Edimburgo con fuegos artificiales. Hojas que estallan en mil surcos y se desploman desde el cielo. Bien pronto, la mañana que menos lo esperase, tendría que rascar la escarcha del parabrisas y sentiría el frío clavándosele en los riñones. En Edimburgo las primeras heladas llegaban antes a la parte sur que a la parte norte. Él, por supuesto, vivía y trabajaba en la parte sur. Después de una temporada en Craigmillar habían vuelto a destinarle a St. Leonard. Pensó en acercarse por allí; al fin y al cabo aún estaba de servicio. Pero tenía otros planes. Camino del coche pasó por delante de tres pubs. Gente charlando en la barra, cigarrillos, risas, aire cargado y tufo a alcohol. Conocía los pubs mejor que a su hija. Dos de aquellos locales tenían «portero». Ahora ya no se llamaban gorilas; eran porteros o administradores de entradas, tipos fortachones de pelo corto y genio vivo.
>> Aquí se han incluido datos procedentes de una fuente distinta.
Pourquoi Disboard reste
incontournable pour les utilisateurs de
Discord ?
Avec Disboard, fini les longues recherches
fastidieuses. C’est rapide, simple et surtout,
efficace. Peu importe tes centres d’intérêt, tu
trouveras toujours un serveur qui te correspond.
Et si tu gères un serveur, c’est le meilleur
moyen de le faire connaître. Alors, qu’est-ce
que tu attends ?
Uno de ellos lucía falda escocesa, tenía el rostro adornado con cicatrices; fruncía el ceño y mostraba un cráneo rasurado a cero. Creyó recordar que se llamaba Wattie o Wallie: un sicario de Telford. Posiblemente todos lo fuesen. En la siguiente pared, una pintada: «¿Hay alguien dispuesto a ayudar?». Cinco palabras desparramadas por toda la ciudad.
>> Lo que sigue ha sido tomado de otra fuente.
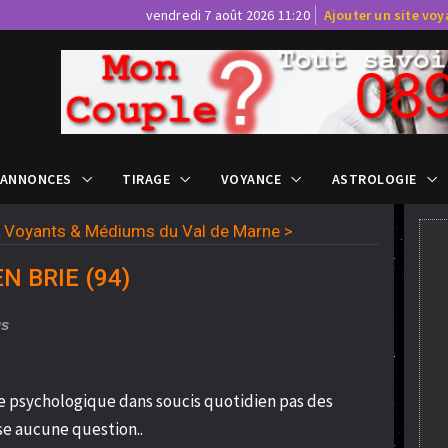
vendredi 7 août 2026 11:20
Ajouter un site vo
 ANNONCES
TIRAGE
VOYANCE
ASTROLOGIE
>
Voyants & Médiums du Val de Marne
>
EN BRIE (94)
us
de psychologique dans soucis quotidien pas des
se aucune question..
Aparcó en la esquina de Flint Street y echó a andar. No había luz en ninguna de las plantas bajas de la calle salvo en un café y en un salón de juegos. Había una farola con la bombilla apagada pues la policía había recomendado al Ayuntamiento tomarse con parsimonia la sustitución: necesitaban cuanta ayuda fuera necesaria para el servicio de vigilancia. En algunos pisos sí había luz; junto a la acera, tres coches aparcados, pero sólo uno ocupado. Rebus abrió la portezuela trasera y subió a él.
Un hombre ocupaba el asiento del volante, a su lado una mujer. Los dos tenían cara de frío y aburrimiento. Ella era la agente de policía Siobhan Clarke, compañera en St. Leonard hasta su reciente destino a la Brigada Criminal escocesa; el hombre era el sargento Claverhouse, veterano agente de esa brigada. Los dos formaban parte de un equipo que seguía los pasos a Tommy Telford las veinticuatro horas del día. Por los hombros hundidos y sus caras pálidas se advertía no sólo el tedio sino el convencimiento de lo inútil de aquel servicio de vigilancia.
Inútil porque Telford era el amo de la calle. Allí no aparcaba nadie por las buenas. Los otros dos coches eran Range Rovers pertenecientes a su banda, y cualquier vehículo que no fuera un Range Rover llamaba la atención. La Brigada Criminal disponía de una furgoneta habilitada para vigilancia, pero en Flint Street no habría servido pues cualquier furgoneta que aparcase más de cinco minutos llamaba inmediatamente la atención de los hombres de Telford, entrenados para ser corteses o amenazadores.
– Maldita vigilancia secreta -gruñó Claverhouse-. Más cuando de secreta no tiene nada y no hay nada que vigilar -añadió rompiendo con los dientes el envoltorio de un Snickers y ofreciendo el primer bocado a Siobhan Clarke, quien rehusó con un movimiento de cabeza.
– Lástima de esos pisos -comentó ella mirando por encima del parabrisas-. Son fantásticos.
– Sí, pero son de Telford -dijo Claverhouse con la boca llena de chocolate.
– ¿Están todos ocupados? -preguntó Rebus.
Sólo llevaba un minuto dentro del coche y ya se le habían helado los dedos de los pies.
– Algunos están vacíos pero Telford los utiliza de almacén -dijo Clarke.
– No hay Dios que entre o salga sin ser visto -añadió Claverhouse-. Hemos intentado infiltrar algún agente como empleado de la compañía eléctrica o fontanero.